When the scene $\mathbf{c}$ is $s$ -sparse (as in most RF imaging scenarios), we can exploit sparsity to reduce the measurement requirement:

Sparse Wirtinger Flow:

$\mathbf{z}^{(t+1)} = \mathcal{H}_s\!\left( \mathbf{z}^{(t)} - \mu_t\,\nabla_{\bar{\mathbf{z}}} f(\mathbf{z}^{(t)})\right),$

where $\mathcal{H}_s$ is the hard-thresholding operator (keep the $s$ largest entries).

Measurement requirement: $M = O(s^2\log N)$ for sparse Wirtinger flow — compared to $M = O(N)$ for the non-sparse version. The quadratic dependence on $s$ (vs. linear for linear CS) reflects the inherent difficulty of non-linear measurements.

SPARTA (Sparse Truncated Amplitude flow): Combines truncation, amplitude loss, and thresholding for improved sample complexity: $M = O(s^2\log N)$ with $O(s^2 N \log N)$ total computation.

Hard Thresholding

The operator $\mathcal{H}_s(\mathbf{z})$ that retains the $s$ entries of $\mathbf{z}$ with largest magnitude and sets all others to zero. Used in sparse phase retrieval to enforce sparsity after each gradient step.

Related: Sparse Phase Retrieval

Theorem: Sample Complexity of Sparse Phase Retrieval

For an $s$ -sparse signal $\mathbf{x}_0 \in \mathbb{C}^N$ with $\|\mathbf{x}_0\|_0 = s$ and generic (Gaussian) measurements, sparse phase retrieval requires:

$M = \Omega(s^2 \log N)$

measurements for recovery, compared to $M = \Omega(s \log N)$ for linear compressed sensing with the same sparsity.

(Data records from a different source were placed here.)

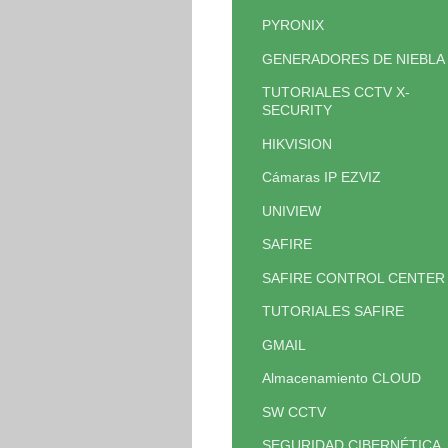
PYRONIX
GENERADORES DE NIEBLA
TUTORIALES CCTV X-
SECURITY
HIKVISION
Cámaras IP EZVIZ
UNIVIEW
SAFIRE
SAFIRE CONTROL CENTER
TUTORIALES SAFIRE
GMAIL
Almacenamiento CLOUD
SW CCTV
SEGURIDAD CIBERNÉTICA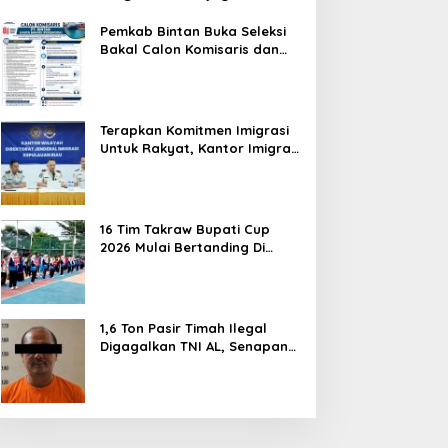
Hentikan Perlakuan Merendahkan
Masyarakat
Pemkab Bintan Buka Seleksi
Bakal Calon Komisaris dan
Direktur BUMD PT. Bintan
Karya Bahari (Perseroda)
Terapkan Komitmen Imigrasi
Untuk Rakyat, Kantor Imigrasi
Tanjung Uban Raih Tiga
Penghargaan
16 Tim Takraw Bupati Cup
2026 Mulai Bertanding Di
Tambelan
1,6 Ton Pasir Timah Ilegal
Digagalkan TNI AL, Senapan
dan Airsoft Gun Diamankan,
Hozlan Tersangka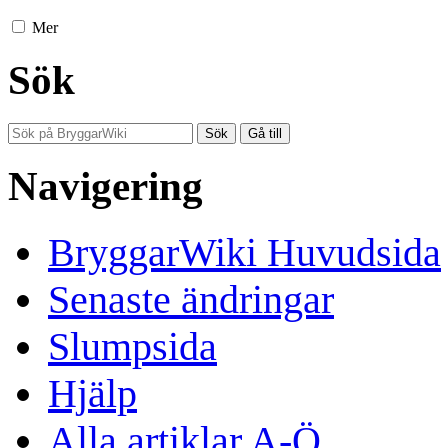
Mer
Sök
Navigering
BryggarWiki Huvudsida
Senaste ändringar
Slumpsida
Hjälp
Alla artiklar A-Ö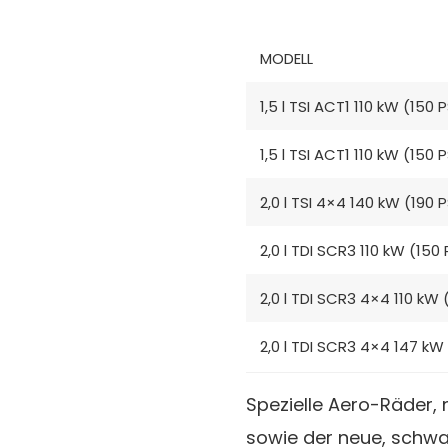
MODELL
1,5 l TSI ACT1 110 kW (150
1,5 l TSI ACT1 110 kW (15
2,0 l TSI 4×4 140 kW (19
2,0 l TDI SCR3 110 kW (1
2,0 l TDI SCR3 4×4 110 k
2,0 l TDI SCR3 4×4 147 k
Spezielle Aero-Räder, 
sowie der neue, schwa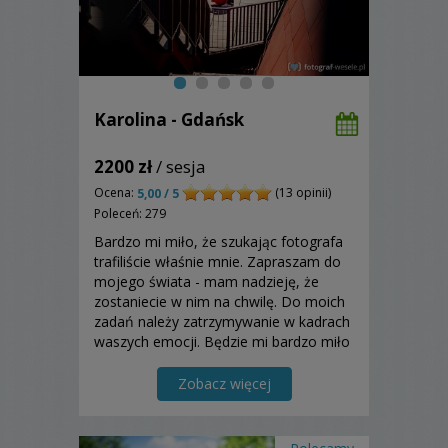
Karolina - Gdańsk
2200 zł
/ sesja
Ocena:
(13 opinii)
5,00 / 5
Poleceń: 279
Bardzo mi miło, że szukając fotografa
trafiliście właśnie mnie. Zapraszam do
mojego świata - mam nadzieję, że
zostaniecie w nim na chwilę. Do moich
zadań należy zatrzymywanie w kadrach
waszych emocji. Będzie mi bardzo miło
być cichym obserwatorem WASZEGO
SZCZĘŚCIA i stworzyć piękną pamiątkę.
Zobacz więcej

The quadratic dependence on $s$ is fundamental: it cannot be improved by any algorithm (information-theoretic lower bound).

In linear CS, each measurement provides information about one linear combination of entries. In phase retrieval, each measurement provides information about a quadratic form — the interactions between pairs of entries double the effective dimensionality of the problem.

Proof

Lower bound via counting

The support of an $s$ -sparse signal in $\mathbb{C}^N$ has $\binom{N}{s}$ possibilities. The quadratic measurements provide information about $\binom{s}{2}$ pairwise interactions. Resolving both the support and the pairwise phases requires $\Omega(s^2)$ measurements.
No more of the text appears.